Tutto ciò fa sì che la Bundesliga sia finanziariamente solida., Ciò non significa necessariamente che partecipare ai loro giochi ogni settimana sia irraggiungibile per il comune denominatore dei fan tedeschi.. Ed è che un biglietto per qualsiasi partita del torneo locale può costare 2 volte meno di uno nella Premier League inglese e metà di uno nella League of Stars spagnola.. Ciò è stato causato da un semplice e logico argomento dei dirigenti tedeschi di non aumentare i loro costi: "Se i prezzi dei biglietti aumentano, ci sarebbero meno persone sugli spalti ... e davanti a stadi semivuoti, avremmo meno sponsor ".

COSÌ, mentre in Germania vale il biglietto d'ingresso più economico 13 euro, in Spagna costa 31 e in Inghilterra 35. Tariffe che contribuiscono alla frequenza media per partita nella Bundesliga tra 2011 sì 2013 È stato quasi 42 mille fan, mentre in Premier lo è 35,921 e in La Liga graffia il 28,616. Ciò dimostra la forza del campionato teutonico, poiché a differenza di altri tornei europei, non dipende esclusivamente dal reddito dei tuoi diritti televisivi, ma che le sue finanze - solide e robuste - sono supportate da altri elementi come la pubblicità e la raccolta da parte delle parti.

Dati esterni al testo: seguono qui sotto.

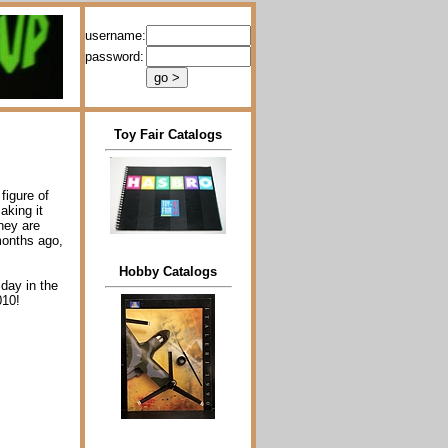
username:
password:
Toy Fair Catalogs
figure of
aking it
hey are
months ago,
Hobby Catalogs
 day in the
010!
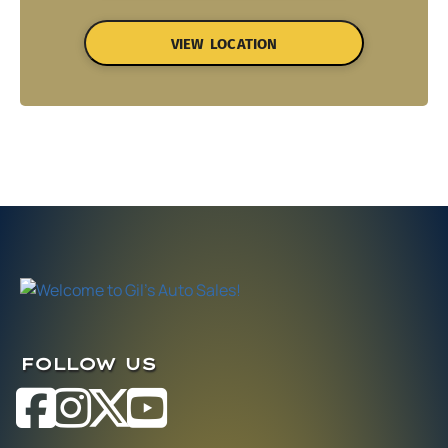
VIEW LOCATION
FOLLOW US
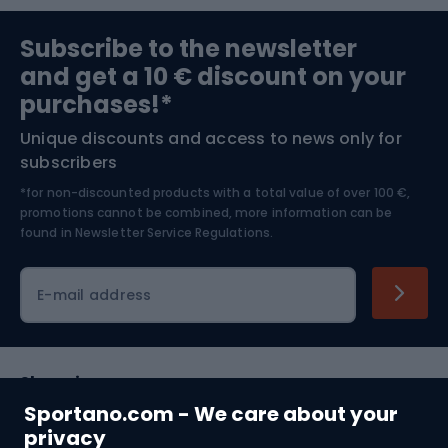
Sports medicine
Gym & Fitness
Subscribe to the newsletter
and get a 10 € discount on your
Bushcraft
Bike helmets
purchases!*
Unique discounts and access to news only for
Nordic Walking
Skitouring
subscribers
*for non-discounted products with a total value of over 100 €,
Skiing
promotions cannot be combined, more information can be
found in
Newsletter Service Regulations.
Cycling clothing
E-mail address
Shopping
Sportano.com - We care about your
Customer services
privacy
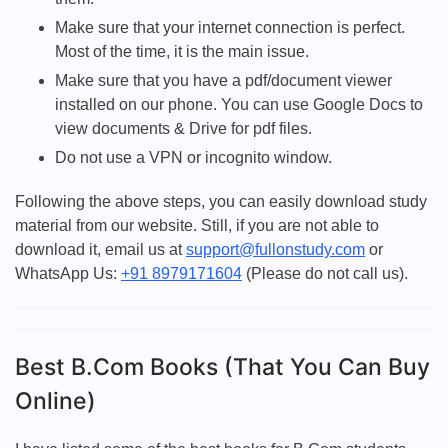
Make sure that your internet connection is perfect.
Most of the time, it is the main issue.
Make sure that you have a pdf/document viewer
installed on our phone. You can use Google Docs to
view documents & Drive for pdf files.
Do not use a VPN or incognito window.
Following the above steps, you can easily download study
material from our website. Still, if you are not able to
download it, email us at
support@fullonstudy.com
or
WhatsApp Us:
+91 8979171604
(Please do not call us).
Best B.Com Books (That You Can Buy
Online)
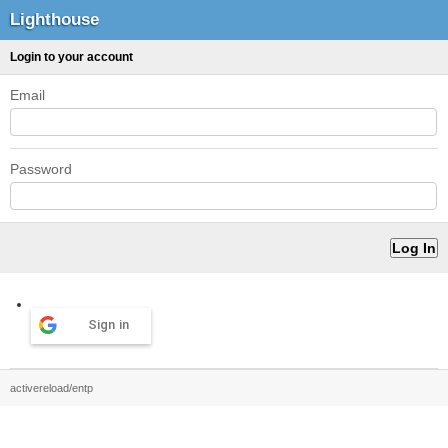
Lighthouse
Login to your account
Email
Password
Sign in
activereload/entp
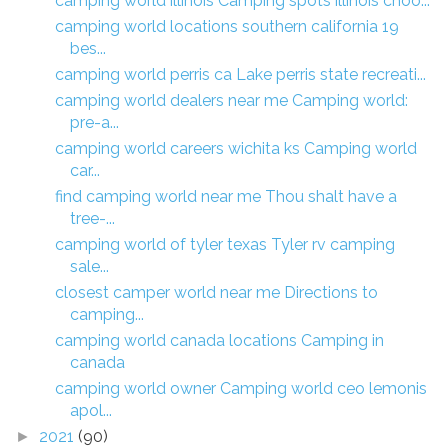
camping world illinois Camping spots illinois choo...
camping world locations southern california 19
bes...
camping world perris ca Lake perris state recreati...
camping world dealers near me Camping world:
pre-a...
camping world careers wichita ks Camping world
car...
find camping world near me Thou shalt have a
tree-...
camping world of tyler texas Tyler rv camping
sale...
closest camper world near me Directions to
camping...
camping world canada locations Camping in
canada
camping world owner Camping world ceo lemonis
apol...
2021
(90)
►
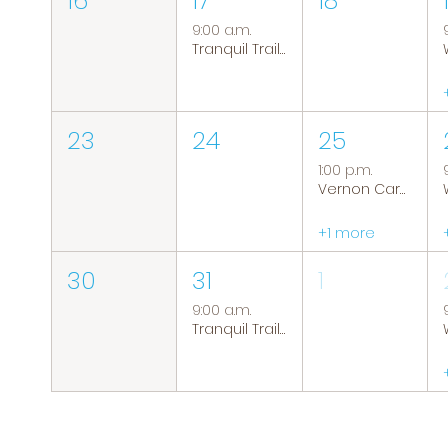
16
17
18
9:00 a.m.
Tranquil Trails: Hiking Group
23
24
25
1:00 p.m.
Vernon Caregiver Support Group
+1 more
30
31
1
9:00 a.m.
Tranquil Trails: Hiking Group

Me parece increíble (e irregolare) quella Barcellona, con 160,5 milioni di euro, essere il club europeo che più percepisce in televisione, seguito dal Real Madrid con 159,2 milioni. Quasi metà della torta è condivisa tra i due nella lega spagnola, qualcosa che non ha eguali in nessun'altra competizione in Europa. E ancora, entra il campionato iberico, in totale, quasi la metà di ciò che fa il Premier per i diritti televisivi.
In Premier League, tra il Manchester United (128,5 milioni), Manchester City (109) e Arsenal (104,7) aggiungi solo il 27,9% delle entrate per i diritti televisivi in Inghilterra. Nel frattempo, i grandi del "calcio" -milano (139,8 milioni), Tra (112,4 milioni) e la Juventus (90,6)- il 35.9% delle entrate per detto concetto.
Indubbiamente, tutti questi dati e cifre lo chiariscono, per me, che il miglior e più equo modello di gestione sportiva è il tedesco.
Perché? Per il loro senso di collettività, l'importanza che danno al fare le cose in gruppo, che tutti i suoi membri conoscono i loro compiti, i loro punti di forza, e metterli al servizio del gruppo; così, club come il Bayern Monaco, Borussia Dortmund, Schalke 04, Il Bayern Leverkusen e Sttutgart sono indiscutibili esempi di una buona pianificazione economica, Bene, seguendo le linee guida della tua lega, si basano su un principio di base della finanza: non spendono ciò che non hanno. Non è un caso quindi che ci siano sempre più aziende tedesche - provenienti da diversi settori - che in cerca di successo copiano i principi con cui lavora la Bundesliga. E tu pensi?

Scopri di più da Colgadosporefutbol.com
Iscriviti per ottenere gli ultimi post inviati alla tua email.